Yeni Ümit, Nisan-Mayıs-Haziran 2001

Akılla İlgili Yapılan Tasnifler

Akılla İlgili Yapılan Tasnifler

Bir yaklaşıma göre akıl, nefis, zihin aynı şeyler olmakla beraber, fonksiyonları itibarıyla ayrı ayrı unvanlarla yâd edilen çok yönlü bir vahiddir. Ona, mücerret ve nuranî bir cevher olması açısından akıl, ortaya koyduğu aktiviteler itibarıyla nefis ve ihsasları zaviyesinden de zihin denmiştir.

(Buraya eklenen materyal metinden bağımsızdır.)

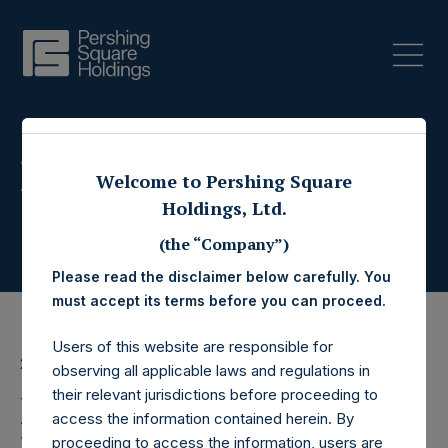
Press Releases
Welcome to Pershing Square
Holdings, Ltd.
(the “Company”)
Please read the disclaimer below carefully. You
must accept its terms before you can proceed.
Users of this website are responsible for
21 July 2017
observing all applicable laws and regulations in
their relevant jurisdictions before proceeding to
Pershing Square
access the information contained herein. By
proceeding to access the information, users are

Bütün bunlar birer nazariye olmaları açısından önemsiz görünseler de, aklın, insandaki kuvvelerin en hayatîlerinden biri olduğunda şüphe yoktur. İyiyi-kötüyü birbirinden tefrikte, güzeli-çirkini dış yüzleri itibarıyla temyizde mutlak hâkim olmasa da, sadık bir şahit olduğu bedîhîdir. Evet yerinde o, yararlı ve zararlıyı birbirinden ayırt edebildiği gibi maslahat ve mefsedetler hakkında çok şey söyleyebilir; kezâ, zarurî ve nazarî bilgilerin farklılığını sezebildiği gibi nefs-i emmârenin tesirinde kalmadığı sürece, kalb ve ruhun vesayetinde sahibini tefekkür, tedebbür ve tezekküre sevk ederek onda meâlîye iştiyak arzularını şahlandırabilir. Ehlullah böyle bir akla, "akl-ı meâd", "akl-ı ukbâ" diyegelmişlerdir ki, bunun karşısında da bütün bütün meâlîye kapalı olan "akl-ı meâş", "akl-ı dünya", "akl-ı mecaz" vardır.

Sızıntı
Mayıs 2003

Akli İlimler

Akli İlimler

İlim, aklî ve naklî olmak üzere ikiye ayrılır. Bunlardan birincisini şu üç kategoride hulâsa
etmek mümkündür:
1- Sağlık ve eğitim gibi topluma lüzumlu ilimlerdir ki, lüzumları nisbetinde vâcib veya farz-ı kifâye sayılmışlardır.
2- Din nazarında mezmum olan ilimlerdir ki, sihir, simyâ, remil, tılsım ve hokkabazlık gibi mârifetleri bu cümleden sayabiliriz.
3- Mübah ve îcabında vâcib sayılan ilimlerdir ki, hendese, hesap, kelâm, tıp, fizik, kimya ve tarih gibi ilimler bu kategori içinde mütalâa edilirler.

Sızıntı Mart 1995

Aklın Mahiyeti

Aklın Mahiyeti

Akıl; maddeden mücerret, ama maddeye bitişik bir cevher.. metafiziğin fizik içindeki
ışıktan uzantısı.. ruhun en önemli fakültelerinden biri.. hakla batılı birbirinden ayırma adına insan mahiyetinin en keskin nuru.. eskilerin ifadesiyle "ben" sözcüğüyle işaret edilen "nefs-i natıka".. tasavvufçuların yaklaşımıyla da, "ruh-u azam", "arş-ı Muhammed" türünden Hazreti Cibril 'e verilen isimlerden bir isim.. ve bazı sofiyenin "akl-ı cüz'i", "akl-ı mecaz" ve uhreviliklere taalluk eden yanları ya da metafizik derinlikleri ile "akl-ı mead" dedikleri insani bir özdür.